▶ **TASK OBJECTIVE**
Say how many lines in the material below include "Ivan". The answer is the number alone.

▶ **EXTRACTED INFORMATION**
^^^^^^^^^^^^^^^^

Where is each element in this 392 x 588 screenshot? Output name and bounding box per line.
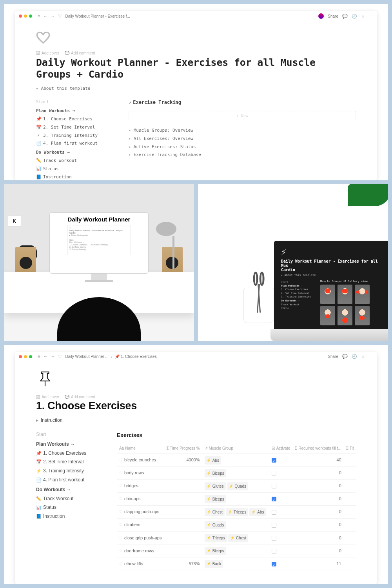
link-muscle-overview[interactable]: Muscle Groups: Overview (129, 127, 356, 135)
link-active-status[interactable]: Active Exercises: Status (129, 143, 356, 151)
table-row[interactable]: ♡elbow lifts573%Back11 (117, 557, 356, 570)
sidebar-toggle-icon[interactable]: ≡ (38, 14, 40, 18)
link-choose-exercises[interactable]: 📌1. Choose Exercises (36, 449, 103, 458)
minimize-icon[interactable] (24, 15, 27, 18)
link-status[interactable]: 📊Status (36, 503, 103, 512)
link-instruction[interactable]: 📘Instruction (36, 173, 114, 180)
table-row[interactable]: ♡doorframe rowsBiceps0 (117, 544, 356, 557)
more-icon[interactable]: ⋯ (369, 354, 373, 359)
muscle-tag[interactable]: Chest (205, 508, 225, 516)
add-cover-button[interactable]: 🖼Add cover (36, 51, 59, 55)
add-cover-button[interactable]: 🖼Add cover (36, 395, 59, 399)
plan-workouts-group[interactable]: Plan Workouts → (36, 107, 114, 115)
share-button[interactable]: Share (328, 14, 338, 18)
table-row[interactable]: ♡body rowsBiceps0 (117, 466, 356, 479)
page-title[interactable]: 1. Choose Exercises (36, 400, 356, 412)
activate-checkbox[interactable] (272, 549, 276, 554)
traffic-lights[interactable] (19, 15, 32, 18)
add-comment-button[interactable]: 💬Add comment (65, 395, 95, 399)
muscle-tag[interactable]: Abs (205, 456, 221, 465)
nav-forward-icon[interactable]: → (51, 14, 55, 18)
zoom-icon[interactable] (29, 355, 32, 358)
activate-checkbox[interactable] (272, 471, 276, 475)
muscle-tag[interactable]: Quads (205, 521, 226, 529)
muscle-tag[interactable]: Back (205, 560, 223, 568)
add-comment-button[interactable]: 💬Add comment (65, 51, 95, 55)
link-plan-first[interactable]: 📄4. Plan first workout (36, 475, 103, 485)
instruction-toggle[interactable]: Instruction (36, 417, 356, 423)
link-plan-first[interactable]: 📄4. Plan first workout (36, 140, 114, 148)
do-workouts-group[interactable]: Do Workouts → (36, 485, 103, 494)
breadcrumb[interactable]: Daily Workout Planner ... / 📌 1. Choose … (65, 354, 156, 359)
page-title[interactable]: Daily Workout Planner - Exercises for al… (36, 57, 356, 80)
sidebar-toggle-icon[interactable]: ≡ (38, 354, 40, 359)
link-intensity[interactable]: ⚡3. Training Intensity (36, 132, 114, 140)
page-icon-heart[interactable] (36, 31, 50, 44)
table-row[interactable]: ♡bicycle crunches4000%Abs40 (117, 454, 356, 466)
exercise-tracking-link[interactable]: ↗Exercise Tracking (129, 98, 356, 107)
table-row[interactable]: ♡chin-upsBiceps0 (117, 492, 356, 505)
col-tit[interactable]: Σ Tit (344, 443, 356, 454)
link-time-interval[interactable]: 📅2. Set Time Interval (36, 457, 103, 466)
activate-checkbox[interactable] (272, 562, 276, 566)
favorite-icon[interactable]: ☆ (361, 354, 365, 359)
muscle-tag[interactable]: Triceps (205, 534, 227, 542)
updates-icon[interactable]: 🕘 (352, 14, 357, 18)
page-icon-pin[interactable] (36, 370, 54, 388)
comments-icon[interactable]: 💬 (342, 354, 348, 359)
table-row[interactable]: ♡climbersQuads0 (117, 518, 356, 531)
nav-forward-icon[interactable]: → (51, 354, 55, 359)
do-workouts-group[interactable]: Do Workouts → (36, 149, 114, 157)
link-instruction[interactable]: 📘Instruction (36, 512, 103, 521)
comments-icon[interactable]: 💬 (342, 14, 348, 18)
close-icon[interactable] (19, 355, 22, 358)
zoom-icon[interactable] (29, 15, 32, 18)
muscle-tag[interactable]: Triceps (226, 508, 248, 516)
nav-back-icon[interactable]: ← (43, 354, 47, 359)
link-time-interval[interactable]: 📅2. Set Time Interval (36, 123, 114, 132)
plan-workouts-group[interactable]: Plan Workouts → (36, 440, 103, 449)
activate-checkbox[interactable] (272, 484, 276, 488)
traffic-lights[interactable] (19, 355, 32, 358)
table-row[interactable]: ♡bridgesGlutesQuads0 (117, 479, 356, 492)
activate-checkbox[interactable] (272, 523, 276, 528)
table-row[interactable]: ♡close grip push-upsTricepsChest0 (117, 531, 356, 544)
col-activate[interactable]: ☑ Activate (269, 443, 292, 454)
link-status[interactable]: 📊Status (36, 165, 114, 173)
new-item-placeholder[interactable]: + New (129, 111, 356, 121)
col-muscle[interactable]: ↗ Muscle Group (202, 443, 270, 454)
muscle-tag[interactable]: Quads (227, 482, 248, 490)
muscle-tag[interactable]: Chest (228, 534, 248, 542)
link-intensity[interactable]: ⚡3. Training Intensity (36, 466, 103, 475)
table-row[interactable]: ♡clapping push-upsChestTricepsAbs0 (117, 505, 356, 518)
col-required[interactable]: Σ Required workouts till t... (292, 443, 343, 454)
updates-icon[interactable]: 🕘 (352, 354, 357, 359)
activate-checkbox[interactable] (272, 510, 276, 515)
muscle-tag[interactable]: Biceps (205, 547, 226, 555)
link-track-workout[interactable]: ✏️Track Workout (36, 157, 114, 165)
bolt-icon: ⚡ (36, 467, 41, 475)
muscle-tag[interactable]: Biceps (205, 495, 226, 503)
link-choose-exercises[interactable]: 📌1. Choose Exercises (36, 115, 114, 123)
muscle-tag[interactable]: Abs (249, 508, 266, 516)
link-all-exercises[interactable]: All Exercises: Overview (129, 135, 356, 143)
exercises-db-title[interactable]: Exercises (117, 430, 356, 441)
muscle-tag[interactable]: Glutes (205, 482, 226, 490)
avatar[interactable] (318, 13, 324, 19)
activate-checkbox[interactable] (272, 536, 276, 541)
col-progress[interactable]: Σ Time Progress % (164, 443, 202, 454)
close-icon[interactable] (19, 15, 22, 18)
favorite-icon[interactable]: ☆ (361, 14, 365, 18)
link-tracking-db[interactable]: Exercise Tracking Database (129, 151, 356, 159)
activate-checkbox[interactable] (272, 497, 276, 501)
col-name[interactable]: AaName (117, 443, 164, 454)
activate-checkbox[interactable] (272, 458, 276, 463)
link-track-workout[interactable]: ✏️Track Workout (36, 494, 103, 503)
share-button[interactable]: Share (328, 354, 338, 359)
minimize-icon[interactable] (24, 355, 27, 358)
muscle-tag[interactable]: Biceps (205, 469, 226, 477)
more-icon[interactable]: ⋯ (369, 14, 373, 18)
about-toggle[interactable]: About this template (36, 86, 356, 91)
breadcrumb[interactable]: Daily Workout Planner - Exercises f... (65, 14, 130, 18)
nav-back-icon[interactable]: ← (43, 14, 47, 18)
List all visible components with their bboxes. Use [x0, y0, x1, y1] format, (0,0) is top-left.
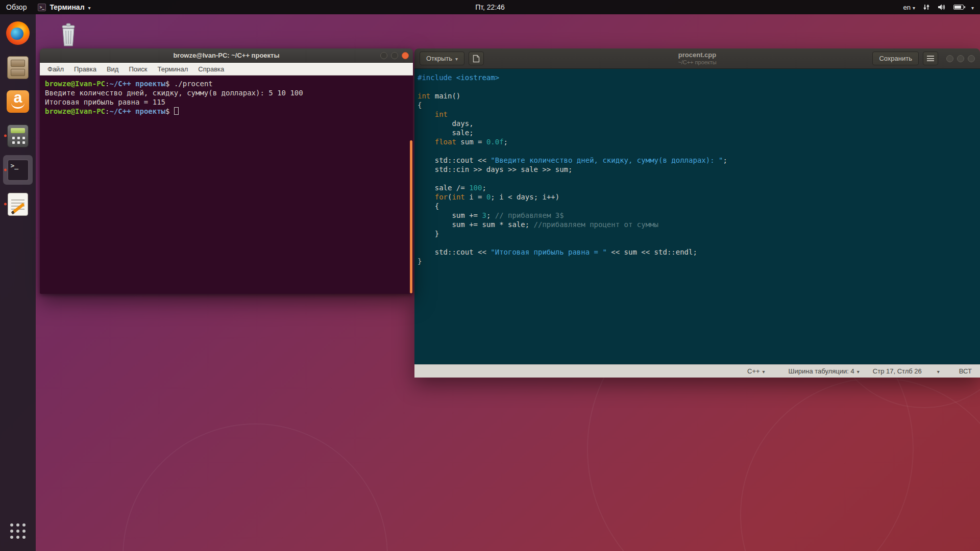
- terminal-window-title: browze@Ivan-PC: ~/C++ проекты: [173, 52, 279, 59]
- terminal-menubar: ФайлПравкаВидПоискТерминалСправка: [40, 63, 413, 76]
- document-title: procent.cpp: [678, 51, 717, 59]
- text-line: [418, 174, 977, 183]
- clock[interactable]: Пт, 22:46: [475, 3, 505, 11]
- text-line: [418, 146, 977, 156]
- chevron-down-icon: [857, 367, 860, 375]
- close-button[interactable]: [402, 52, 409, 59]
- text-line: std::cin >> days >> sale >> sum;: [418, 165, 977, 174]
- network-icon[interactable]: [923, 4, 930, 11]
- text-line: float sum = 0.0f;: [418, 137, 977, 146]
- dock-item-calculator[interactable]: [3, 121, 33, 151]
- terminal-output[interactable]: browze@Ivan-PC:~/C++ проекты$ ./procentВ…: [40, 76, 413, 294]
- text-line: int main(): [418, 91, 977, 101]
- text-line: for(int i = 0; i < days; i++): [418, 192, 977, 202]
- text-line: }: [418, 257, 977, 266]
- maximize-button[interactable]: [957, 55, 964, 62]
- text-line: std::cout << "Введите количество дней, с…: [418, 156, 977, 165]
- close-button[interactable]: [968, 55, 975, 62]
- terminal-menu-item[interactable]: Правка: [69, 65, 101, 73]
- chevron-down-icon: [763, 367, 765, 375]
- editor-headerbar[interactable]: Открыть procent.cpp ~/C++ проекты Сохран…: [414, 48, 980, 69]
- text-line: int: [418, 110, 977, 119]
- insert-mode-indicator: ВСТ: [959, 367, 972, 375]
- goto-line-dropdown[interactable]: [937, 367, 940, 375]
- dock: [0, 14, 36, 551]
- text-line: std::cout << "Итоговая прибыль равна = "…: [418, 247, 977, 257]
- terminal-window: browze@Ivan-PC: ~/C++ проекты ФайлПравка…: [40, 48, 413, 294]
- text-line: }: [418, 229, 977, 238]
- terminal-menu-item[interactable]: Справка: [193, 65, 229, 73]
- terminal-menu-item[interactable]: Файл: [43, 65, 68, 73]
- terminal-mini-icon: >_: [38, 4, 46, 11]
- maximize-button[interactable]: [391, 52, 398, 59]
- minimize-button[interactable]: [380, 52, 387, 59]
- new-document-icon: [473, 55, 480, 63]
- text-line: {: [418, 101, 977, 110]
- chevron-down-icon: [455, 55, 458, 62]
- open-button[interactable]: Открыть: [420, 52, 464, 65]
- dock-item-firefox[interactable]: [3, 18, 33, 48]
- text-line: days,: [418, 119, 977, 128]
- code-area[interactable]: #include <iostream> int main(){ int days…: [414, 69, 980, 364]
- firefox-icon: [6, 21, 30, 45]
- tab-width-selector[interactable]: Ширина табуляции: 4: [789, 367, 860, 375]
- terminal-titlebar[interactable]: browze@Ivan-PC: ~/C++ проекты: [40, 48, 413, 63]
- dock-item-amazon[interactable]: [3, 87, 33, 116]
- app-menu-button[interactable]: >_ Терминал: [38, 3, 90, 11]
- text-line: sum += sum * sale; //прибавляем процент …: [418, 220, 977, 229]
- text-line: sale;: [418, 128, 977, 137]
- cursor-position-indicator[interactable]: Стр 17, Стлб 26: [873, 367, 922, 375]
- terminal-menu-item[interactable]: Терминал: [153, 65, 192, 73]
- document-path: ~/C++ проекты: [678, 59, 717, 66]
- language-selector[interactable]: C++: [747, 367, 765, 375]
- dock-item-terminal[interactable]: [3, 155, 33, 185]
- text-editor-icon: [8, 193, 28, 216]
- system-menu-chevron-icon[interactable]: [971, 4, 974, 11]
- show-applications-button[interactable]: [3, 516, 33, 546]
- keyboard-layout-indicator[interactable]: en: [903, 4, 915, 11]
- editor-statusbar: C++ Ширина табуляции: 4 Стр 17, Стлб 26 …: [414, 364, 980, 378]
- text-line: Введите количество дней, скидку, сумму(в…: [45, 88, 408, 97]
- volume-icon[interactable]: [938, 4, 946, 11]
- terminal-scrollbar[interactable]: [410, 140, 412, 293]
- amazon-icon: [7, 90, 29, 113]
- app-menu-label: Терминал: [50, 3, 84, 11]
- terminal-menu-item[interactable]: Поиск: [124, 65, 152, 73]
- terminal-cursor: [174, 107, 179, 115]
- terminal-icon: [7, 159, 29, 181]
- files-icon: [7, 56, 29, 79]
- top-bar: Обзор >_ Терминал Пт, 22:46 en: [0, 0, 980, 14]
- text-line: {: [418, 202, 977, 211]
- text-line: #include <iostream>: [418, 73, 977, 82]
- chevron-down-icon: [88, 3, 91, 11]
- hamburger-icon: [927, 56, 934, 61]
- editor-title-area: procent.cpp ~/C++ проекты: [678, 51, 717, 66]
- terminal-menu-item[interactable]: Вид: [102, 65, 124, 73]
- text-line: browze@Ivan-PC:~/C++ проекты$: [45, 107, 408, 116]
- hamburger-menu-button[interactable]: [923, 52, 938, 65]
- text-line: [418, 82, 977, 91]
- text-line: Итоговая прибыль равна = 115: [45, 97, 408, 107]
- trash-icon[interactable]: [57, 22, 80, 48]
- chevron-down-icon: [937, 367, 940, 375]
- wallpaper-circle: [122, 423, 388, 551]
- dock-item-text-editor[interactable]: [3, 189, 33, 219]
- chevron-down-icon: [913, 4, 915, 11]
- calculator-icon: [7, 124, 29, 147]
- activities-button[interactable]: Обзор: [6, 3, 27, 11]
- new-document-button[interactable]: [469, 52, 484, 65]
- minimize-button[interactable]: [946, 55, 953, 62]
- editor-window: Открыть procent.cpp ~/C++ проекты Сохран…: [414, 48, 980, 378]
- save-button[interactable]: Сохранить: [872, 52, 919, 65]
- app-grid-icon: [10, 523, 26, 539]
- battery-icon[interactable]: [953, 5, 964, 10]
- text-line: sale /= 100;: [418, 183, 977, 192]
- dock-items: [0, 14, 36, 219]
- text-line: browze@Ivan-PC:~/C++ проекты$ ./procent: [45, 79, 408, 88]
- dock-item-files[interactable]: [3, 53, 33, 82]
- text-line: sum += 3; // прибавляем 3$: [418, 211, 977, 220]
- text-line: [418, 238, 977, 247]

^^^^^^^^^^^^^^^^

▶ **SOLUTION**
6